Understanding Pre-Qualify vs Pre-Approval vs Final Loan Approval
Minneapolis / St Paul, MN: In the mortgage lending world, lot's of terms get thrown around, a lot of time causing confusion.
YOUR VERY FIRST STEP in the home buying process is getting approved for financing, so here we will explain the differences in mortgage loan approvals, so both you are your Real Estate Agent know where you really stand with correct terminology.
This is where most people start in the mortgage process, with a basic mortgage pre-qualification. This is a quick assessment to determine whether your income, credit, and debt-ratio may fit current home mortgage loan programs, and provides you with a 'looks good' estimated amount of what you may be able to borrow.
A pre-qualification generally means a Loan Officer has taken some of your basic information, and they may or may not have reviewed a credit report, but you have NOT supplied all your supporting documentation for review, like pay stubs, W2's, bank statements, or in many cases, you may not have even completed a full application yet..
- No valid approval letter is given at this stage.
- This is not binding. There is no commitment to lend from the lender
- No interest rates can be locked or guaranteed.
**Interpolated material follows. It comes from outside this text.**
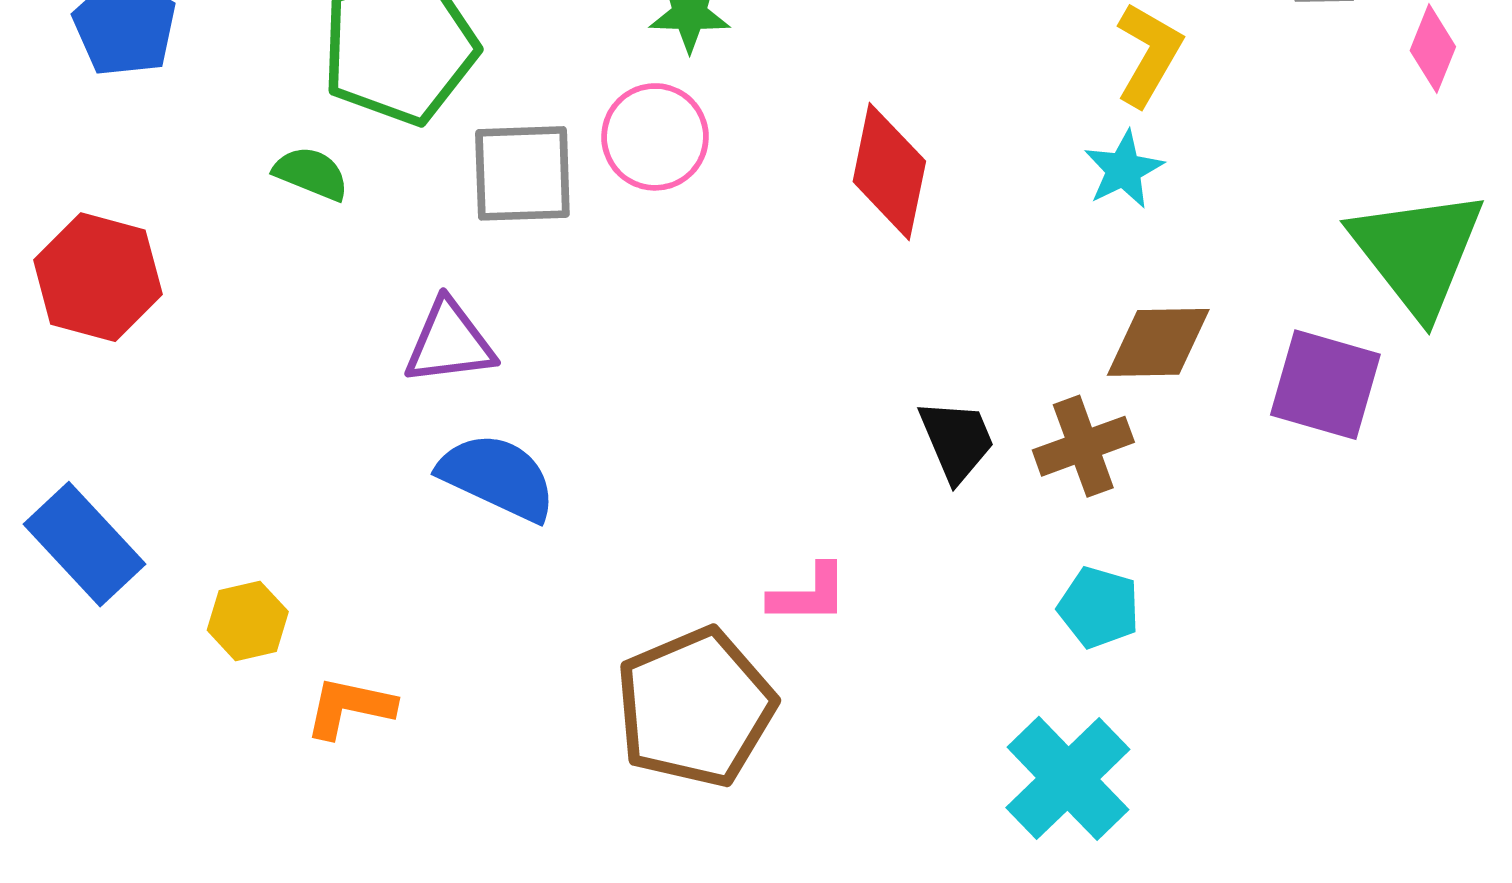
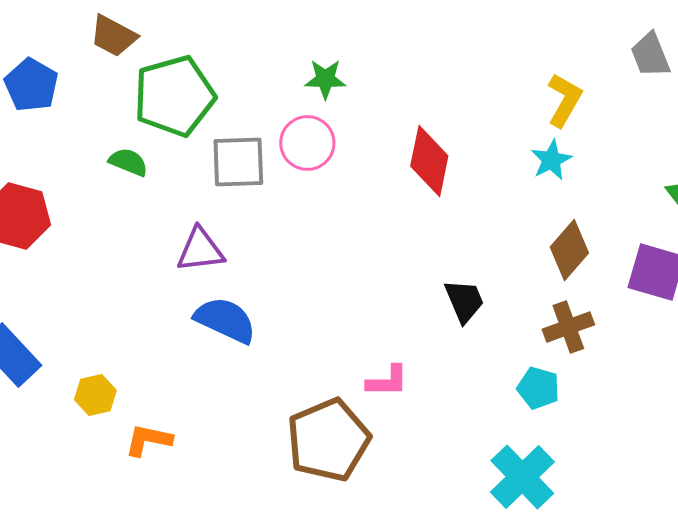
brown diamond: (1158, 342) -> (569, 250), turned -48
brown cross: (1083, 446) -> (568, 327), moved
Think of this as more of your talked to a lender, who said it sounds OK, but nothing has officially been done, and this type of approval can be done in a few minutes.
Standard Mortgage Pre-Approval
The next step up from pre-qualify is a full mortgage pre-approval.
Here, a full and complete application is taken from all applicants, your credit report is reviewed, and an initial evaluation of your supporting documentation, including pay stubs, tax returns, bank statements, W2's, is done.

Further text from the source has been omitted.